Bazı zamanlar söylendiği gibi, insanlar seçme kapasiteleriyle tanımlanır. Sadece içgüdülerimizle hareket etmeyiz; ne yapacağımızı ve nasıl yapacağımızı seçeriz. İnsan olmanın anlamı bir ölçüde de budur.
Etkisi bugün bile süren aydınlanmacı Alman filozof Immanuel Kant, bir zamanların tartışmalı bu doktrinini bir aklıselime dönüştürmeye çalışanlardandı. Kant’a göre insan yaşamı bir tercihler dizisiydi. Ne yapacağımıza karar vermek bizim imtihanımızdı. Hatta, Adem, Havva ve yasak elma hikayesi geleneksel olarak kötülüğün dünyamıza girişi olarak okunsa da Kant bu hikayeyi kendi tercihlerini seçebilen canlılara dönüşümümüz olarak yeniden yorumlar:
“Doğal içgüdülerimizi arkada bırakışımızın ilk vesilesi önemsiz gözükebilir. Ancak bu insanın kendi aklının, tüm hayvanları mahkûm eden sınırların ötesine uzanabilecek bir güce sahip olduğunun ilk farkına varışıdır… Aklın insan doğasının sesini susturması, özgür irade için ilk adım olarak önemli bir andır. Kendisinde bir yaşam biçimi seçebilme gücünü, hayvanlar gibi tek bir biçimin alternatifsizliğine mecbur olmadığını keşfetmiştir. Boşluğun kenarında ayağa kalkmıştır.”

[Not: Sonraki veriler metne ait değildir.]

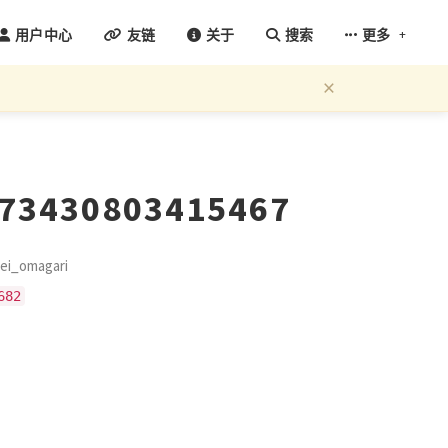
+
用户中心
友链
关于
搜索
更多
×
773430803415467
i_omagari
682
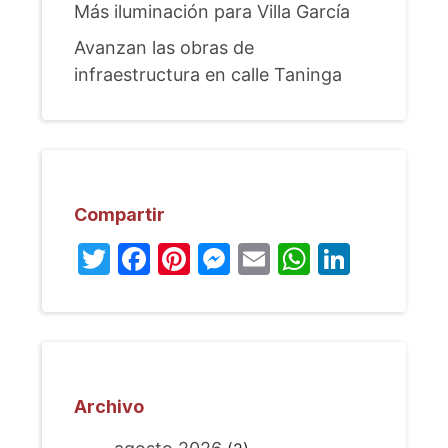
Más iluminación para Villa García
Avanzan las obras de
infraestructura en calle Taninga
Compartir
Twitter
Facebook
Pinterest
Messenger
Email
WhatsA
Linked
Archivo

Bu paragraf, tercihin evrende çok erken bir tarihte ortaya çıktığını ve o günden bu yana pek değişmediğini ima eder. Ancak Sophia Rosenfeld’in yeni çıkan mükemmel kitabı “The Age of Choice: A History of Freedom in Modern Life” bizi bu naif fikre karşı uyarıyor. Alışveriş, flört, oy verme gibi eylemlerin tarihini sorgulayarak, tercihin ilk halinden bugünkü biçimine kadarki gelişimine dair can alıcı bir anlatım sunuyor. Rosenfeld’in gösterdiği üzere tercih zaman içinde evrilmiştir. Ve eğer Kant bunun insan yaşamı için merkezi önemi konusunda haklıysa, biz de değişmiş olmalıyız.

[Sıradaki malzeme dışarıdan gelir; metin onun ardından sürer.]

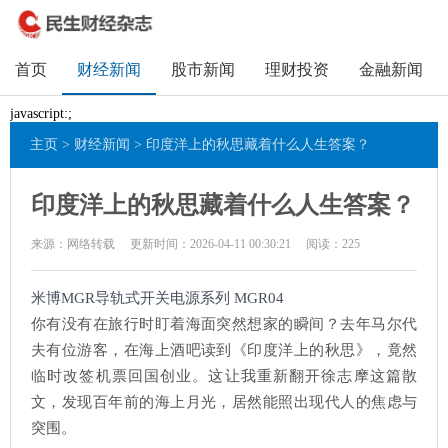
首页
财经新闻
股市新闻
理财投资
金融新闻
javascript:;
主页
>
财经新闻
> 印度洋上的秋思藏着什么人生答案？
印度洋上的秋思藏着什么人生答案？
来源：网络转载
更新时间：2026-04-11 00:30:21
阅读：
225
米博MGR导轨式开关电源系列 MGR04
你有没有在旅行时盯着海面突然想家的瞬间？去年马尔代
夫有位游客，在海上酒吧读到《印度洋上的秋思》，竟然
临时改签机票回国创业。这让我重新翻开徐志摩这篇散
文，发现百年前的海上月光，居然能照出现代人的焦虑与
突围。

Bugünün tercih kavramının kendisine dair yaklaşım geçmişe göre çok daha ikircikli. Sınırlandırılmamış tercihi mutlak iyilik olarak görmeye eğilimli serbest piyasa ideolojisi neoliberalizm, şimdi toplumun kaba tüketiciliğinin, ürpertici karamsarlığının ve genel bir anlam kaybının sebebi olmakla suçlanıyor. Bizim gibi solda olanlar bu şikâyetlere sempatiyle baksa da liberal-sosyalist kurunun yanında neoliberal yaşı da yakma hevesinde olan bizim gibi soldan insanlar için bu kitap, derinlemesine bir düşünme imkanı sunuyor.

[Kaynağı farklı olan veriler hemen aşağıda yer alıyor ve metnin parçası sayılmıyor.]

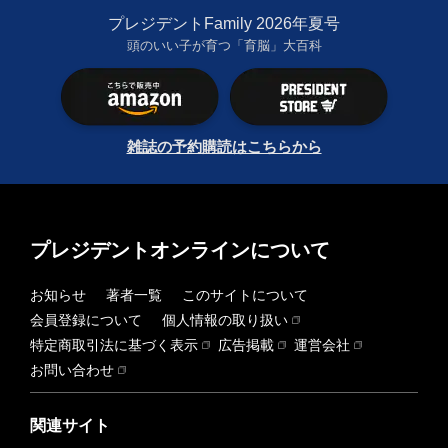
プレジデントFamily 2026年夏号
頭のいい子が育つ「育脳」大百科
雑誌の予約購読はこちらから
プレジデントオンラインについて
お知らせ
著者一覧
このサイトについて
会員登録について
個人情報の取り扱い
特定商取引法に基づく表示
広告掲載
運営会社
お問い合わせ
関連サイト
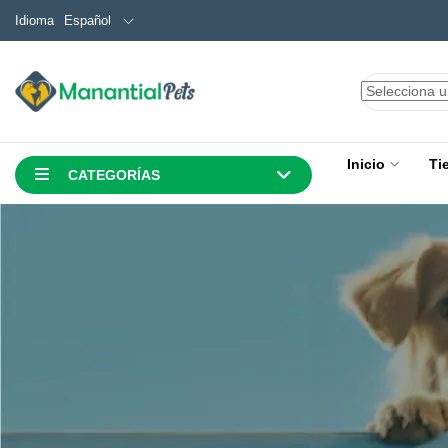
Español
Idioma
Inicio
Ti
CATEGORÍAS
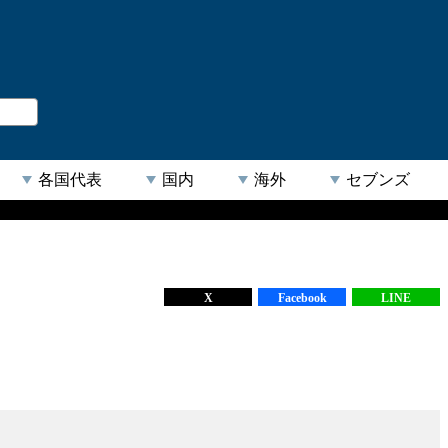
。
閉じる
各国代表
国内
海外
セブンズ
【人気キーワード】
X
Facebook
LINE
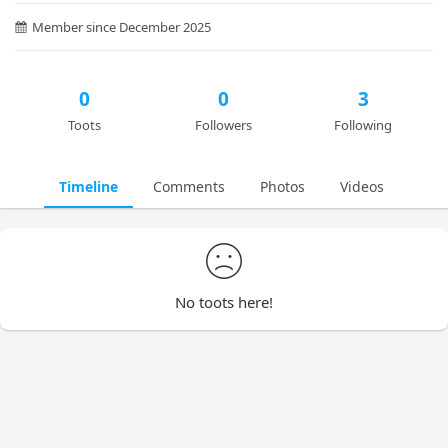
Member since December 2025
0
0
3
Toots
Followers
Following
Timeline
Comments
Photos
Videos
No toots here!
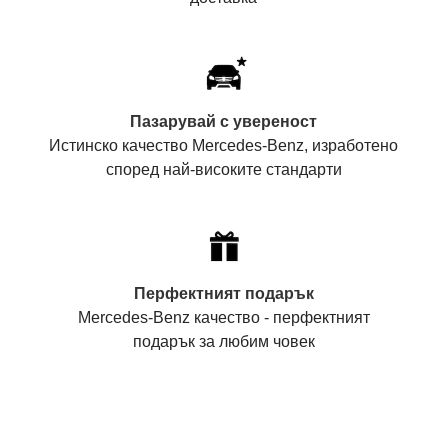
Пазарувай с увереност
Истинско качество Mercedes-Benz, изработено
според най-високите стандарти
Перфектният подарък
Mercedes-Benz качество - перфектният
подарък за любим човек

Ancak, sınırlandırılmamış bir piyasanın toplum üzerindeki sonuçlarından endişe duyan bizler, tercihin modern dönemde insanlığın gelişimi değil bireysel benmerkezciliği yüreklendiren bir biçim haline gelişini anlatan bu dört yüz sayfalık eserden faydalanabilir. Gördüğüm kadarıyla bu dönüşüm yüzünden kaybedilen, başka insanların perspektiflerini, değerlerini ve iyiliklerini de dikkate alan bir tercih biçimi. Kaybı acı bir tercih biçimi. Sol neoliberalizme ve toplumu bölen etkilerine dair mutsuzluğa odaklanan sol açısından, diriltmemiz gereken bir düşünme biçimi.
DÜŞENE KADAR ALIŞVERİŞ
Kitaptaki ilk ve doğrudan meseleye dalan konuya odaklanalım: Alışveriş. Alışveriş yapmak, seçimi kendi içinde bir amaca dönüştüren bir faaliyet. Eskiden insanlar bir mağazaya gidip özellikle ihtiyaç duydukları spesifik ürünü ararlardı, ardından da dükkan sahibinin yardımıyla bir tercih yaparlardı. Alışveriş kültürünün ortaya çıkmasıyla insanlar hangi satıcıdan ne alacaklarını planlamadan mağazalara girmeye başladılar, tercih eylemini (ya da en azından belli tercihler yapma fikrini) tercih etmek için yapmaya başladık. Ancak şimdi bu eylem sosyal olmayan bir aşırılığa dönüştü: genelde yalnız başımıza, internette ne bir satıcıyla iletişim kurmadan alışveriş yapıyoruz.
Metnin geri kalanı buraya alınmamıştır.